=== Begin Enclosure ===

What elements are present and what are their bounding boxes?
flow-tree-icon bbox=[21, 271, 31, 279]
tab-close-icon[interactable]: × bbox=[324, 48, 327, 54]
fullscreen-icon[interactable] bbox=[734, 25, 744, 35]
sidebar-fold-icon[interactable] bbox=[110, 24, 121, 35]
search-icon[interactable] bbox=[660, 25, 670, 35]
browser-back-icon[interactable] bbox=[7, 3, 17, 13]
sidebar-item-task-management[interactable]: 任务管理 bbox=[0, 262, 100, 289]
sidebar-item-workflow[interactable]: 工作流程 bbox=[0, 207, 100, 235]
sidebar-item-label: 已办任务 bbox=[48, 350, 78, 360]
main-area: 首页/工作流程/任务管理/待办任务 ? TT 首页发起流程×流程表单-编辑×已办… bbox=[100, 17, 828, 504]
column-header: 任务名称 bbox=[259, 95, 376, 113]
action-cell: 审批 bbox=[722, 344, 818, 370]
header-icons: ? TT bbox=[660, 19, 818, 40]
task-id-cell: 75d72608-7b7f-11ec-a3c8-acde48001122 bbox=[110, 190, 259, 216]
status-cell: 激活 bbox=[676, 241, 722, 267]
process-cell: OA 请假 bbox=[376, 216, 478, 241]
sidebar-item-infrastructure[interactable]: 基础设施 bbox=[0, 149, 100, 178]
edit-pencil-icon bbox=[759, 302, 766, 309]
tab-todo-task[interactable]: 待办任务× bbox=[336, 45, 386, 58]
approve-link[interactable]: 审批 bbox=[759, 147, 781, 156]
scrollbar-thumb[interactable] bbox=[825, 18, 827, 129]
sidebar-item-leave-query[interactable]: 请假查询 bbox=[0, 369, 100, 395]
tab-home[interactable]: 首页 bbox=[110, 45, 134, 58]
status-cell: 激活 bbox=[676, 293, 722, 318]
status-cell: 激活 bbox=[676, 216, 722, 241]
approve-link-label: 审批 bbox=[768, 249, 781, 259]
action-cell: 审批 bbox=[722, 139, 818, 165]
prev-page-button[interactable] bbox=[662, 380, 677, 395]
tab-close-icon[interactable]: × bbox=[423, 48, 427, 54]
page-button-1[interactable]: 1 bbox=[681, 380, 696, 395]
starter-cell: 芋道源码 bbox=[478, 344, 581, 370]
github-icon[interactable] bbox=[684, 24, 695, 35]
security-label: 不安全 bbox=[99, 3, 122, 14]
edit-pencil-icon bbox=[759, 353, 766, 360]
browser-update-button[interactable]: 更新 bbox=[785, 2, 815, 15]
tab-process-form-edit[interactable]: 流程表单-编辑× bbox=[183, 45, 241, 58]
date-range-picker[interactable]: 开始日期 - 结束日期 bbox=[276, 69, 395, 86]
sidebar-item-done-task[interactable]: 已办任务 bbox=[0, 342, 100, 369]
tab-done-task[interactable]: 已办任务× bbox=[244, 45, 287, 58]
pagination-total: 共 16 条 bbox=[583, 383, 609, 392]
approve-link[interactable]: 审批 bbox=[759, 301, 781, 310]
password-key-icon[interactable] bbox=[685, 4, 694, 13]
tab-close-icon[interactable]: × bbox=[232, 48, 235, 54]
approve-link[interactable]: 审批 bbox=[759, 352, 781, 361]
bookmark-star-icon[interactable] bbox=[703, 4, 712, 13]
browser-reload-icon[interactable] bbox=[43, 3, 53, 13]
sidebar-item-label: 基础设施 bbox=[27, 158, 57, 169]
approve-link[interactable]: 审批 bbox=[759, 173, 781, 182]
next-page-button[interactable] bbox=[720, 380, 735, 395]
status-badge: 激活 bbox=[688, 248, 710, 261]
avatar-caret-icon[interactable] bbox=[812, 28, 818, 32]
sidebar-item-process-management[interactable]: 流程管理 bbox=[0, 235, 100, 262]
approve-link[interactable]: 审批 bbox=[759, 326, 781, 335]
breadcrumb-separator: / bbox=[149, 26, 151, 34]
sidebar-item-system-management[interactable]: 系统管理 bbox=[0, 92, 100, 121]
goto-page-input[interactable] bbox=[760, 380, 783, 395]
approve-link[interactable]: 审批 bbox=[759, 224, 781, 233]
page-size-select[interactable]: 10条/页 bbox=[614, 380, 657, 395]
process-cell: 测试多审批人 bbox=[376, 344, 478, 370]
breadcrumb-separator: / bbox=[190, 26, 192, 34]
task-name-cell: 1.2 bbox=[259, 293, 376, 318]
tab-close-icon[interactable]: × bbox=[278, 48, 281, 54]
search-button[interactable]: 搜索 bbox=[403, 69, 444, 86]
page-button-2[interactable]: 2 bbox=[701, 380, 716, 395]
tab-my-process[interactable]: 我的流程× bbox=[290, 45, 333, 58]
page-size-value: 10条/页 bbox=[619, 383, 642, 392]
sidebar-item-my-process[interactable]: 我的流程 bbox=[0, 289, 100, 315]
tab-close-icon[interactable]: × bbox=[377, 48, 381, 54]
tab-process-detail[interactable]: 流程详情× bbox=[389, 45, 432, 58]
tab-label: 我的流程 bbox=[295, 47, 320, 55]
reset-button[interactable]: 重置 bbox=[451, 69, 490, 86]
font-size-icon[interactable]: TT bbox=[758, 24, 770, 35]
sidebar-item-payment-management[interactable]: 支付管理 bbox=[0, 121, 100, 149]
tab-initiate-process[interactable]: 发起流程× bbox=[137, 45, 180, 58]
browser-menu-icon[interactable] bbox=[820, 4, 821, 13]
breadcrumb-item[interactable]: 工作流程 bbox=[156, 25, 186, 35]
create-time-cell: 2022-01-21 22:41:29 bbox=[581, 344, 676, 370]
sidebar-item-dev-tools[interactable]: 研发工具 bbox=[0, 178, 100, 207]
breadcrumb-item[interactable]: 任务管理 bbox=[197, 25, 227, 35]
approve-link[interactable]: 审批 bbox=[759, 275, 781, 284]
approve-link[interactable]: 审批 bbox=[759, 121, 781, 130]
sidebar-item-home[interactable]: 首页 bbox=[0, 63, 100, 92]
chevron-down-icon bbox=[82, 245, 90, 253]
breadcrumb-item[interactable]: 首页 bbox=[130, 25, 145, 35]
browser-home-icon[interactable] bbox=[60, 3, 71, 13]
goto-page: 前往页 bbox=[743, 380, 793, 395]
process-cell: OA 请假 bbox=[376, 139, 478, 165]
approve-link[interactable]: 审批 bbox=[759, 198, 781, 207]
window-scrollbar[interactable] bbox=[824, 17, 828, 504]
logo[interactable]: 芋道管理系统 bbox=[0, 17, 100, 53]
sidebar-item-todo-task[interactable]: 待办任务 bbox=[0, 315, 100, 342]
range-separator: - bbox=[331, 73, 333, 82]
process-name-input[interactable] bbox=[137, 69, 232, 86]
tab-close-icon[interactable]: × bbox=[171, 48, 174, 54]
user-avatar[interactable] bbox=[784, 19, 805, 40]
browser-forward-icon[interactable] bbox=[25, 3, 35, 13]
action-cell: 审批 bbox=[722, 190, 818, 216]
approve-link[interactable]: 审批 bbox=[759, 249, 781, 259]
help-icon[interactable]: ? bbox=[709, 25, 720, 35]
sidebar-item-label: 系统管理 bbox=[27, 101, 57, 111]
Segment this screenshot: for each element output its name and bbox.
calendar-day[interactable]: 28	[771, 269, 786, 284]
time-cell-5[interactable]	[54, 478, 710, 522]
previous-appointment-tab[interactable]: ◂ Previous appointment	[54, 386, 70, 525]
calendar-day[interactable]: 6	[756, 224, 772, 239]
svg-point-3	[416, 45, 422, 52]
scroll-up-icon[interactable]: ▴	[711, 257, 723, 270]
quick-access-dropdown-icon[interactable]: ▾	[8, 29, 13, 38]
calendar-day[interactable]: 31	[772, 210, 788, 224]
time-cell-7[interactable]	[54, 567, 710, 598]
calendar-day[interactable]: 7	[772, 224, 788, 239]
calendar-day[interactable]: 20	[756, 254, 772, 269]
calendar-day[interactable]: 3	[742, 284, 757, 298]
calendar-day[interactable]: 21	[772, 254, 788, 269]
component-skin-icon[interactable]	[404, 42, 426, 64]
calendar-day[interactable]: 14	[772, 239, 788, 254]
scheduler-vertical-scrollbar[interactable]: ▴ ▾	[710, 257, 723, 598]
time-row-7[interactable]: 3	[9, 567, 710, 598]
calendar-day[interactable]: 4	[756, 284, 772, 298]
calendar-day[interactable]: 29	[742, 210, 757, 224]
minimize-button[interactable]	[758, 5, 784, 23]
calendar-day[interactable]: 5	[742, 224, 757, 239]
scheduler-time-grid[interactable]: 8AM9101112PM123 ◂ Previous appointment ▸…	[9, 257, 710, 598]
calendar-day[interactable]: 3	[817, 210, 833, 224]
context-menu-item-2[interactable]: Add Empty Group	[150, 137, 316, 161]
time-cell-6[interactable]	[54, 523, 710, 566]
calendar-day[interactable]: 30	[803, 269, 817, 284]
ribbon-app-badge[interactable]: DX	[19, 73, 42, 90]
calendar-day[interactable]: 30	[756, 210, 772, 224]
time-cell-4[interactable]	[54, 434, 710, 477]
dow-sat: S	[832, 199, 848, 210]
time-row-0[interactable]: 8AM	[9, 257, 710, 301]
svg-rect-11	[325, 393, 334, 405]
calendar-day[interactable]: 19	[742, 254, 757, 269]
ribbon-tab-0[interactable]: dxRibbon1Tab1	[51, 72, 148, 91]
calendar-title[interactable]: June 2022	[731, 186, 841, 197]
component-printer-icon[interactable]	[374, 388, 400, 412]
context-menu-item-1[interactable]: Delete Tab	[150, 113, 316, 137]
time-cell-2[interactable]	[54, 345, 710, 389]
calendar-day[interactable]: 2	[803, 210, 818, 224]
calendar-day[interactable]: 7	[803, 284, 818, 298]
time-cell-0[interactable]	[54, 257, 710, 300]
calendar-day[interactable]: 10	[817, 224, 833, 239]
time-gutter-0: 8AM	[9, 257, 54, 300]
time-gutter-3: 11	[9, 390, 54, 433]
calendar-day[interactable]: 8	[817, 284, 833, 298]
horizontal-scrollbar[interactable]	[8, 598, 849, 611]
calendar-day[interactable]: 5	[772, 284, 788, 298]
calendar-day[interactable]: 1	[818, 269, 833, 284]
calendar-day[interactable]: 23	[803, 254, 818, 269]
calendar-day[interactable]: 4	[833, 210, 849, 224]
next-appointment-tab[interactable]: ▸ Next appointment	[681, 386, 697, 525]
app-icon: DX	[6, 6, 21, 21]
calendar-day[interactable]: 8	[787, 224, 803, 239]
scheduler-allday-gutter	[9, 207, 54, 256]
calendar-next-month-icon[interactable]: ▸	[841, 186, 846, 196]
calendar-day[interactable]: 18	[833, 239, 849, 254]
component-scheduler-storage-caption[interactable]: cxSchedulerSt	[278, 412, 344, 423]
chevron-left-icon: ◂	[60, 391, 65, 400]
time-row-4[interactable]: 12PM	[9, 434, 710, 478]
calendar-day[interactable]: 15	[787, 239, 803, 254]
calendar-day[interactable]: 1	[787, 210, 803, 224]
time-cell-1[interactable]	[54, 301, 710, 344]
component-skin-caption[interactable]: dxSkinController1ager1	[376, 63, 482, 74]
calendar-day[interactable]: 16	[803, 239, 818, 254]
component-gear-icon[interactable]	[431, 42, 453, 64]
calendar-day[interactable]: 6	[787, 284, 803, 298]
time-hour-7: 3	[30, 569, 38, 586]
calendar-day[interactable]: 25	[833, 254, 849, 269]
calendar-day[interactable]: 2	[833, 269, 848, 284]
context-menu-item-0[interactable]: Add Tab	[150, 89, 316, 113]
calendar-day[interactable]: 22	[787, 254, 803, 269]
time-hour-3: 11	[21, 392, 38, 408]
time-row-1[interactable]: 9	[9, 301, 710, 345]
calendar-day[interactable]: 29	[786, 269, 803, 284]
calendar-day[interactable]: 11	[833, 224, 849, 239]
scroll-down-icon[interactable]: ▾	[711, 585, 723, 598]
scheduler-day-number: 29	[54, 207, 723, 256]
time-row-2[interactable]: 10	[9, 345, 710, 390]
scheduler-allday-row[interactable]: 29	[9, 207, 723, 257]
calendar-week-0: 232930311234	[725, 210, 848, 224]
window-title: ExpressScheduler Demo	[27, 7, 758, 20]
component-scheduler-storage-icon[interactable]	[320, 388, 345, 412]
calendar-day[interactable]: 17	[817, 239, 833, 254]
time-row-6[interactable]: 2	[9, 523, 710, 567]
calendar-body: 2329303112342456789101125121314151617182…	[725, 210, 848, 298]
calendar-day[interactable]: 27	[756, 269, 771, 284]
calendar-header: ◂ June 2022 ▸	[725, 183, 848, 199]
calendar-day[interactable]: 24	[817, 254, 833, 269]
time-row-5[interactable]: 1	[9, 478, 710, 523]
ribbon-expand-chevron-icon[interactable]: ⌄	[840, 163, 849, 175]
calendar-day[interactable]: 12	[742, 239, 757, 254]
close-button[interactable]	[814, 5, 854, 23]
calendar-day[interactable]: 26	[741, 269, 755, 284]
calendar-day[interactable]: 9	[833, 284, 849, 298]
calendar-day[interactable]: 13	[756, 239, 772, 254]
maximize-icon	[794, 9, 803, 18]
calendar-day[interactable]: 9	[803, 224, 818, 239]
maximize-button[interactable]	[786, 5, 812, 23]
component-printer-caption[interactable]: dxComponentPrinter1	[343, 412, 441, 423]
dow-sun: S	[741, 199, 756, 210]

=== End Enclosure ===

ABOUT THIS TASK
Copy each line of the listing that carries the word "page".

REPLY TO THE TASK
prev-page-button[interactable] bbox=[662, 380, 677, 395]
page-button-1[interactable]: 1 bbox=[681, 380, 696, 395]
next-page-button[interactable] bbox=[720, 380, 735, 395]
goto-page-input[interactable] bbox=[760, 380, 783, 395]
page-size-select[interactable]: 10条/页 bbox=[614, 380, 657, 395]
page-button-2[interactable]: 2 bbox=[701, 380, 716, 395]
page-size-value: 10条/页 bbox=[619, 383, 642, 392]
goto-page: 前往页 bbox=[743, 380, 793, 395]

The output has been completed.